| Material supplied |
:::::
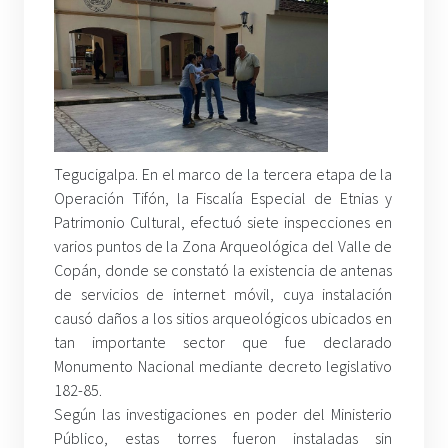
Tegucigalpa. En el marco de la tercera etapa de la
Operación Tifón, la Fiscalía Especial de Etnias y
Patrimonio Cultural, efectuó siete inspecciones en
varios puntos de la Zona Arqueológica del Valle de
Copán, donde se constató la existencia de antenas
de servicios de internet móvil, cuya instalación
causó daños a los sitios arqueológicos ubicados en
tan importante sector que fue declarado
Monumento Nacional mediante decreto legislativo
182-85.
Según las investigaciones en poder del Ministerio
Público, estas torres fueron instaladas sin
:::::
With the line containing "causó daños a" as the first and the final line of the records as the last, copy that span exactly and nothing more.

| Expected output |
causó daños a los sitios arqueológicos ubicados en
tan importante sector que fue declarado
Monumento Nacional mediante decreto legislativo
182-85.
Según las investigaciones en poder del Ministerio
Público, estas torres fueron instaladas sin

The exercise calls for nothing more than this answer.